Collected data entries
▶

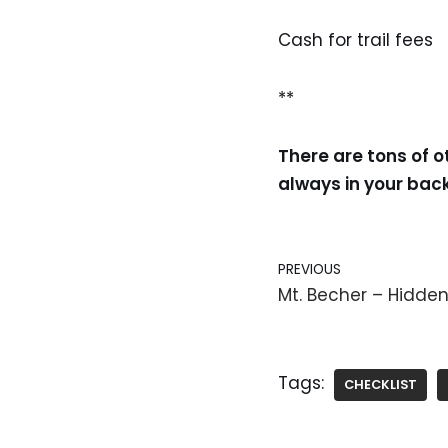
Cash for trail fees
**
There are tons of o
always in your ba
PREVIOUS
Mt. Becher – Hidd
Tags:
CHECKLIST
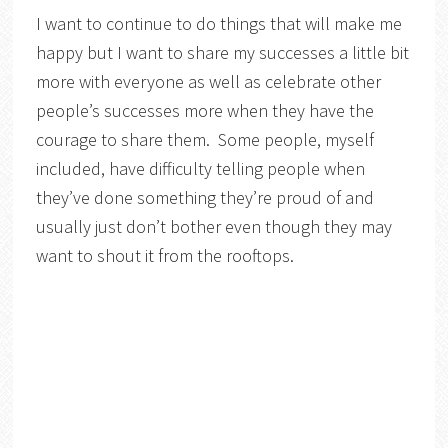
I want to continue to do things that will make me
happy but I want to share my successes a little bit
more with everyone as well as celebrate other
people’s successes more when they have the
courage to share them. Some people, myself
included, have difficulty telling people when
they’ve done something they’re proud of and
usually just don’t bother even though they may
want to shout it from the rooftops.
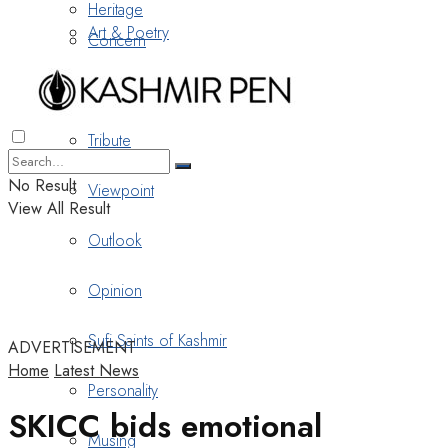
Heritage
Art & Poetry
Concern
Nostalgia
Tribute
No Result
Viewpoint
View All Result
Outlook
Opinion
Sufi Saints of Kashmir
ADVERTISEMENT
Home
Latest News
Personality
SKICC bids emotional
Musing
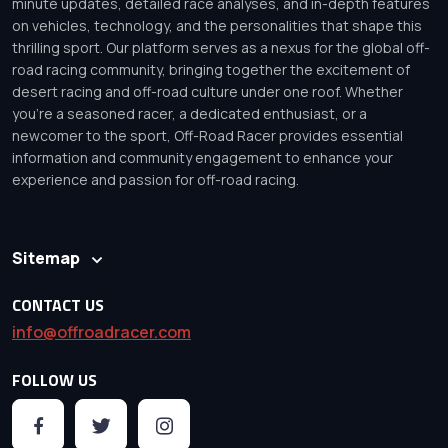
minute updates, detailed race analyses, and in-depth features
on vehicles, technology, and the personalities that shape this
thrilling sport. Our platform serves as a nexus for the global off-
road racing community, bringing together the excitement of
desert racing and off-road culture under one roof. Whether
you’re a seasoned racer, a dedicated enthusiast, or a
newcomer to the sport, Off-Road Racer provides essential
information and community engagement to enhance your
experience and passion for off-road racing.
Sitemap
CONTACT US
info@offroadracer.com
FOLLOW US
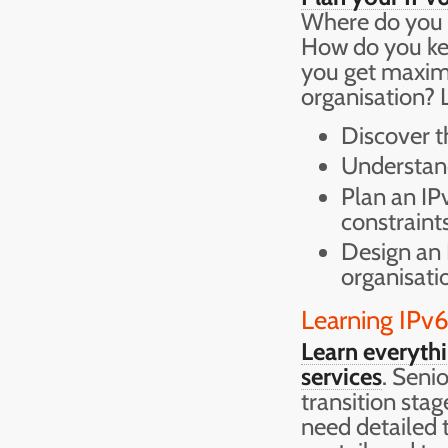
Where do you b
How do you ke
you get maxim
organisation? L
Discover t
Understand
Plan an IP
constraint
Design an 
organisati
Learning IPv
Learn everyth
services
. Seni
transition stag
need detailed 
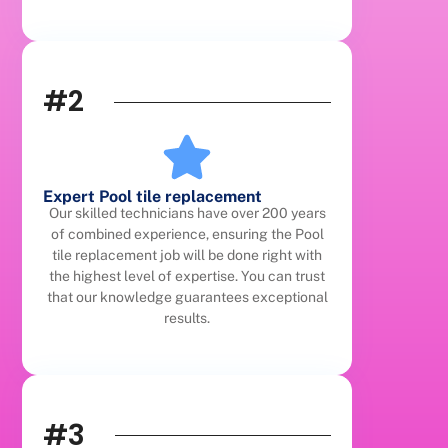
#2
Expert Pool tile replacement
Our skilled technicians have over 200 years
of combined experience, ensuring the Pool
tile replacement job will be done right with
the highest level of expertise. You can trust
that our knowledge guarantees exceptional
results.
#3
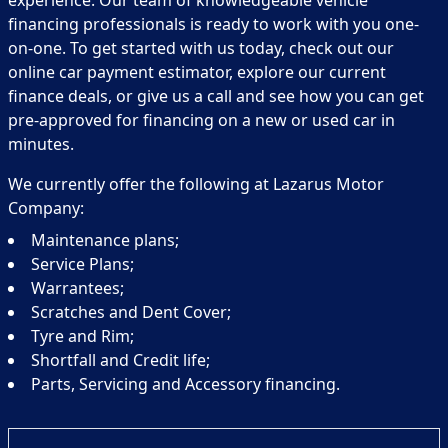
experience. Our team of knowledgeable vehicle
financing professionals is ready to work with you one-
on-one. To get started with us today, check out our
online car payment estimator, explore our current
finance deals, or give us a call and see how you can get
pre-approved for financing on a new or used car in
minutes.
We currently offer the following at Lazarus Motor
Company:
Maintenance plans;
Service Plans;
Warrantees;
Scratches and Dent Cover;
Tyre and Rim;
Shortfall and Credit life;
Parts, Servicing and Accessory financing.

◀
▶

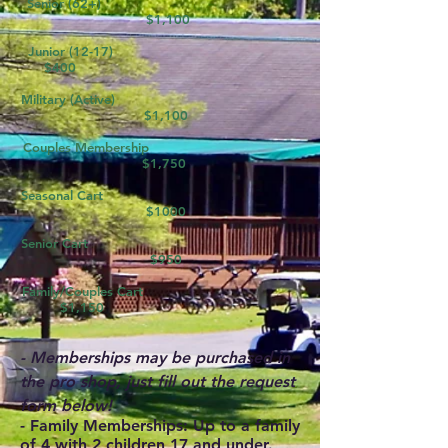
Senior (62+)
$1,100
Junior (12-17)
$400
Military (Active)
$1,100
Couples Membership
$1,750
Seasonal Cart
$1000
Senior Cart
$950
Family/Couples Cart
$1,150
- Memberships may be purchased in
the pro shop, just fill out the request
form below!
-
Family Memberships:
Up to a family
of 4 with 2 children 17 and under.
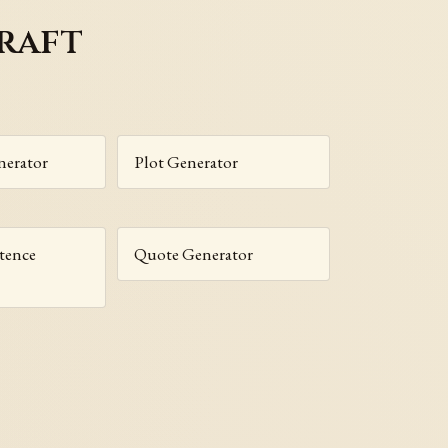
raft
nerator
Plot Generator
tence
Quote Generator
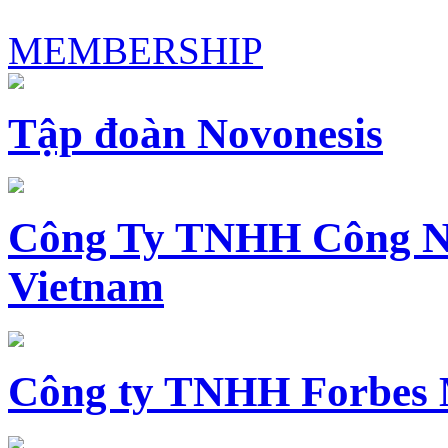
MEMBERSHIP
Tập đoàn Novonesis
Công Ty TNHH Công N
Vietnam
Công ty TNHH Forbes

◀

• [ABOUT THIS EXERCISE] For this exercise, reproduce exactly the lines of the records above from the one with "information and community" up to and including the one with "Parts, Servicing and Accessory financing.", without pictures.

• [EXERCISE SOLUTION]
information and community engagement to enhance your
experience and passion for off-road racing.
Sitemap
CONTACT US
info@offroadracer.com
FOLLOW US
Where do you b
How do you ke
you get maxim
organisation? L
Discover t
Understand
Plan an IP
constraint
Design an 
organisati
Learning IPv
Learn everyth
services
. Seni
transition stag
need detailed 
#2
Expert Pool tile replacement
Our skilled technicians have over 200 years
of combined experience, ensuring the Pool
tile replacement job will be done right with
the highest level of expertise. You can trust
that our knowledge guarantees exceptional
results.
#3
experience. Our team of knowledgeable vehicle
financing professionals is ready to work with you one-
on-one. To get started with us today, check out our
online car payment estimator, explore our current
finance deals, or give us a call and see how you can get
pre-approved for financing on a new or used car in
minutes.
We currently offer the following at Lazarus Motor
Company:
Maintenance plans;
Service Plans;
Warrantees;
Scratches and Dent Cover;
Tyre and Rim;
Shortfall and Credit life;
Parts, Servicing and Accessory financing.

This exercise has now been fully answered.